Si l’on s’en écarte de manière significative, l’évaluation n’est plus comparable, en termes de données, à l’évaluation précédente. Cela ne signifie pas que la méthodologie ne doive pas être périodiquement mise à jour pour améliorer la collecte, le filtrage et l’évaluation des données en fonction de l’évolution du profil de risque de chaque ville et de son contexte social plus large. Chaque fois que des changements sont apportés, ils doivent être intentionnels et intégrer les leçons tirées de la mise en œuvre précédente et de tout suivi, évaluation et apprentissage.

9. Identifier les mécanismes existants

Le diagnostic devrait identifier les infrastructures, les mécanismes et les initiatives existants qui pourraient être mis à profit pour faire face à une ou plusieurs des menaces identifiées.

Par exemple, si une ville identifie un défi spécifique autour des tensions ethniques les plus visibles entre les jeunes de certaines communautés, quelles sont les activités éducatives, sportives ou culturelles, les sociétés ou les forums informels déjà en place par lesquels la ville pourrait être en mesure de faciliter une meilleure compréhension et une meilleure coopération ? Il peut s’agir de mécanismes formels, tels qu’un comité local pour la paix ou une association d’aide sociale aux résidents, ou informels, tels qu’un événement sportif ou un réseau de parents, par exemple.
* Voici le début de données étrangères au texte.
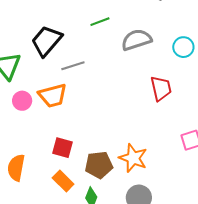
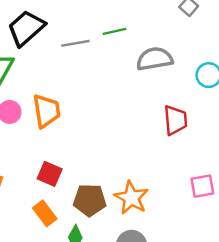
black trapezoid: (46, 41) -> (26, 28), moved
gray line: (73, 66) -> (75, 43), moved
orange trapezoid: (53, 96) -> (46, 111), turned -92

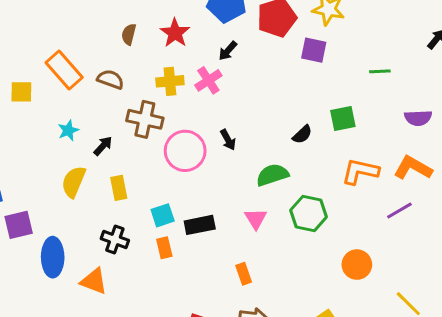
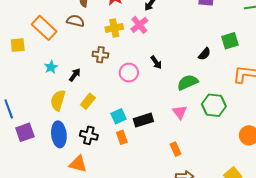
brown semicircle: (110, 79) -> (75, 21), moved
brown cross: (145, 119) -> (100, 55), size x0.7
pink circle: (185, 151) -> (129, 73), size x0.7
yellow rectangle: (119, 188) -> (88, 101), turned 56
blue ellipse: (53, 257) -> (59, 134), moved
10. Définir les principales parties prenantes et les partenaires de mise en œuvre potentiels

Réfléchissez non seulement aux agences/départements municipaux ou autres services locaux compétents qui doivent être impliqués pour relever des défis particuliers, mais aussi aux principales parties prenantes de la communauté ou autres partenaires dont la coopération et le soutien seront bénéfiques.